The initial test commonly used to evaluate for hematuria is the urine dipstick. Urine dipsticks have sensitivities of 91% to 100%, using 2 to > 5 RBCs per high power field (HPF) on sediment microscopy as the reference standard. Urine dipsticks have specificities in the 65% to 99% range, using microscopy as the reference standard. There are a number of conditions that can cause false positive results for hematuria on urine dipsticks. Myoglobinuria and hemoglobinuria, from rhabdomyolysis and hemolysis, respectively, cause urine dipsticks to read positive for heme. The absence of RBCs on urine microscopy in the setting of a urine dipstick positive for heme suggests the possibility of rhabdomyolysis or hemolysis. In one series by Grover et al examining patients with rhabdomyolysis, a urine dipstick showing moderate or large urine heme in the absence of hematuria had a sensitivity of 81% for detecting creatine kinase levels greater than 10,000 U/l. As noted above, centrifugation of the urine can be useful in this setting, because with myoglobinuria and hemoglobinuria the supernatant only should be red, whereas in true hematuria the sediment should consist of a pellet of RBCs. Another condition that can lead to false positives for heme on urine dipsticks includes some bacteria with pseudoperoxidase activity, such as certain species of staphylococci and streptococci. Ascorbic acid can result in false negative results for hematuria (and glucosuria).

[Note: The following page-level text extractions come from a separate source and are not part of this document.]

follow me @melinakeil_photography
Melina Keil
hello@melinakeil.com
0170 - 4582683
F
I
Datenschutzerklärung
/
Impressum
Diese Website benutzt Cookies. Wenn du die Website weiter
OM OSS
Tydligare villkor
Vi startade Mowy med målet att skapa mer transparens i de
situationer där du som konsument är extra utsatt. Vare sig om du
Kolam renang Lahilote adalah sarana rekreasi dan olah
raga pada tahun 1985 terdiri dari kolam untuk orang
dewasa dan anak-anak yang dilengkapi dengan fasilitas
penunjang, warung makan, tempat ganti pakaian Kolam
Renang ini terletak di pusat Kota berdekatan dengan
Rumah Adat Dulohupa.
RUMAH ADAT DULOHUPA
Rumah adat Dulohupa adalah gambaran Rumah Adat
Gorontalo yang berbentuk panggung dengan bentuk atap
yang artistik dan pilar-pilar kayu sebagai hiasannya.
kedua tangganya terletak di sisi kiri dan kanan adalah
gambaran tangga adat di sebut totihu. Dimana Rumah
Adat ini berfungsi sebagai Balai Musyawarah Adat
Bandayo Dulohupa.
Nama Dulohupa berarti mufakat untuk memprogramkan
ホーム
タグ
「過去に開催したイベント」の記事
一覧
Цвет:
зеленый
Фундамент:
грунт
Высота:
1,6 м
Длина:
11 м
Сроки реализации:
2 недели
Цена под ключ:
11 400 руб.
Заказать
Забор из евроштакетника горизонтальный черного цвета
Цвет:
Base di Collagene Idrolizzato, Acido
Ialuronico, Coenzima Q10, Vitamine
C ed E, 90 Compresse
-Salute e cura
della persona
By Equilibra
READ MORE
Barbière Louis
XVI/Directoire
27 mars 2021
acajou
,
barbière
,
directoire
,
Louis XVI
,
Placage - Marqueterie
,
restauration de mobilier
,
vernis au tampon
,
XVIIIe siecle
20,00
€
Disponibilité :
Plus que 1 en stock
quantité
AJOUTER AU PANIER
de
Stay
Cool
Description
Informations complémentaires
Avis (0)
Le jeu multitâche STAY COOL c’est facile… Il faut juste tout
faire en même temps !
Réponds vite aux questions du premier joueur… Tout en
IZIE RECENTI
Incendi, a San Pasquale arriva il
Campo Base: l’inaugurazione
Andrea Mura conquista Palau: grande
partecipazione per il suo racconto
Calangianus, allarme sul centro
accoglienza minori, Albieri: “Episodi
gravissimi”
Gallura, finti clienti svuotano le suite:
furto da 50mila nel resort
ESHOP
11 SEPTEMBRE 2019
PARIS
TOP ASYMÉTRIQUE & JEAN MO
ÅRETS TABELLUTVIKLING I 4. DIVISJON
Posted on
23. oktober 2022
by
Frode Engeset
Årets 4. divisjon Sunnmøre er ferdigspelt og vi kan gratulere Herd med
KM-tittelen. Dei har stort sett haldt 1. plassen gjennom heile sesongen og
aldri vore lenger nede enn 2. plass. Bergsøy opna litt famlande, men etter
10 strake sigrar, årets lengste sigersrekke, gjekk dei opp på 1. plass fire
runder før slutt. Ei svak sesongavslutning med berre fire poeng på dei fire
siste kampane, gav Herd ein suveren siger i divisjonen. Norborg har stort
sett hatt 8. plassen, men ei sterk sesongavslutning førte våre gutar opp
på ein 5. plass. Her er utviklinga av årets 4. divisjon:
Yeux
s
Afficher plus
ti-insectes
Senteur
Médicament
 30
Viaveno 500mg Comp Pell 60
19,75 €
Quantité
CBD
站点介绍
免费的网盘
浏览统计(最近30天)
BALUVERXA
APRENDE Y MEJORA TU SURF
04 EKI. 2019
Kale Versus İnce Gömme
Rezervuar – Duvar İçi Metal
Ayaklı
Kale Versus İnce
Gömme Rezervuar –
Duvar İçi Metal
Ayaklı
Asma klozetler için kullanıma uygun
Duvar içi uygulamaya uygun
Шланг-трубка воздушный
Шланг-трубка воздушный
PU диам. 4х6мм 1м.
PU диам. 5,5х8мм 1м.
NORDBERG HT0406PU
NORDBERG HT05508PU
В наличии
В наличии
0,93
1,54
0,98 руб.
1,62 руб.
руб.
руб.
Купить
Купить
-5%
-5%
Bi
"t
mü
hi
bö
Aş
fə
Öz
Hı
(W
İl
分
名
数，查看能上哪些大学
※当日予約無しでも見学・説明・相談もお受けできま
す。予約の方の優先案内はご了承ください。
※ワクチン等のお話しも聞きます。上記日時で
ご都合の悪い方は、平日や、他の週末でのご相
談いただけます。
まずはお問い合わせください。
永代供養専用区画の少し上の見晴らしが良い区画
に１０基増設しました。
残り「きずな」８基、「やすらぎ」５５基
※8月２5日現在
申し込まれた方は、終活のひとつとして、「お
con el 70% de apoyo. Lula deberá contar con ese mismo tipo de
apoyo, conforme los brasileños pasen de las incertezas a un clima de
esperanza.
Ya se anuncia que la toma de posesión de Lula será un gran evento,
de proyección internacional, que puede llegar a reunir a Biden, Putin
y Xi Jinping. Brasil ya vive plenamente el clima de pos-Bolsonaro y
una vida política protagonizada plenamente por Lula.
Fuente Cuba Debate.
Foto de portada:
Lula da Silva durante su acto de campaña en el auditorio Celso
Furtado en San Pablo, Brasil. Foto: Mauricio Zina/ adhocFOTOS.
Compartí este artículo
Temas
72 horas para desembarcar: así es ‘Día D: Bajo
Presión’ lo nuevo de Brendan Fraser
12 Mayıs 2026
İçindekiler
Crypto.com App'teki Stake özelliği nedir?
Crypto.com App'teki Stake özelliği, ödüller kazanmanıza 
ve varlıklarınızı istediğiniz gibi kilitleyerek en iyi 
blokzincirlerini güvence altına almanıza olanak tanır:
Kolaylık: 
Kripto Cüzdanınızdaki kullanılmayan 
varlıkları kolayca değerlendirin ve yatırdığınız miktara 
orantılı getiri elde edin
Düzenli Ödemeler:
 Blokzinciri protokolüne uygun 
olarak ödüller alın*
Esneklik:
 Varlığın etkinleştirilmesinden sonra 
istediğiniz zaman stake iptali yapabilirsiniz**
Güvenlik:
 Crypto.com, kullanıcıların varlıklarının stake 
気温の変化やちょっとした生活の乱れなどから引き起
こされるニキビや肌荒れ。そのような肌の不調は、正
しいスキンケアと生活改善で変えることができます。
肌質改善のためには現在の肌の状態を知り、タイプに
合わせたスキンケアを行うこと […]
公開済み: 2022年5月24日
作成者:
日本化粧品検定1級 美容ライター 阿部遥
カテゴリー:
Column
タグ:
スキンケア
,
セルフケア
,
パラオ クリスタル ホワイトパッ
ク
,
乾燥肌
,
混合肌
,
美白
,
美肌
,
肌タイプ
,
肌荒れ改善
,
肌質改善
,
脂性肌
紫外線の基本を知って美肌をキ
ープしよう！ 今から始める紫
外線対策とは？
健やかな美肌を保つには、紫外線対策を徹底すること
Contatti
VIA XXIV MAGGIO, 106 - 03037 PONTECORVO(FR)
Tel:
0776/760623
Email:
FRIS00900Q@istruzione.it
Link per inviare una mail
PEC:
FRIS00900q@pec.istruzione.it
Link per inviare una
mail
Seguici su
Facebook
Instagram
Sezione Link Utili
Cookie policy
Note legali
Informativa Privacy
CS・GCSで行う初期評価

Urine microscopy is important because a heme-positive dipstick result can occur in the absence of any RBCs in the urine. The conventional definition of hematuria on urine microscopy is greater than 3 RBCs/HPF or 1000 RBCs/ml. When reported, the morphology of any RBCs seen on microscopy can be helpful, as the presence of RBC casts and dysmorphic RBCs—particularly acanthocytes (ringform RBCs with blebs protruding off of it)—suggest the hematuria is glomerular in origin.

It is important to consider that urine dipsticks and microscopy signal hematuria, not necessarily disease. Epidemiological studies looking at the proportion of patients with hematuria who have serious disease have yielded inconsistent results, with rates of significant urologic disease among patients with microscopic hematuria varying from 17% to 56% in different studies. Mariani et al evaluated 1000 consecutive adults with asymptomatic hematuria (microscopic or macroscopic). Of these patients, 9.1% had what was deemed a life-threatening condition, most commonly bladder transitional cell cancer or renal adenocarcinoma. Significant findings, such as nephrolithiasis or cystitis, occurred in 22.8% of patients. In 56.4% of patients, only insignificant findings resulted from the evaluation of their hematuria, and in the remaining 11.7% of patients, no diagnosis to explain the hematuria was obtained. The authors of this study assert that there is no lower limit to the number of RBCs in the urine that rules out serious underlying disease, given that 18.6% of patients with life-threatening conditions produced a urinalysis with fewer than 3 RBCs/HPF within 6 months of the cancer diagnosis.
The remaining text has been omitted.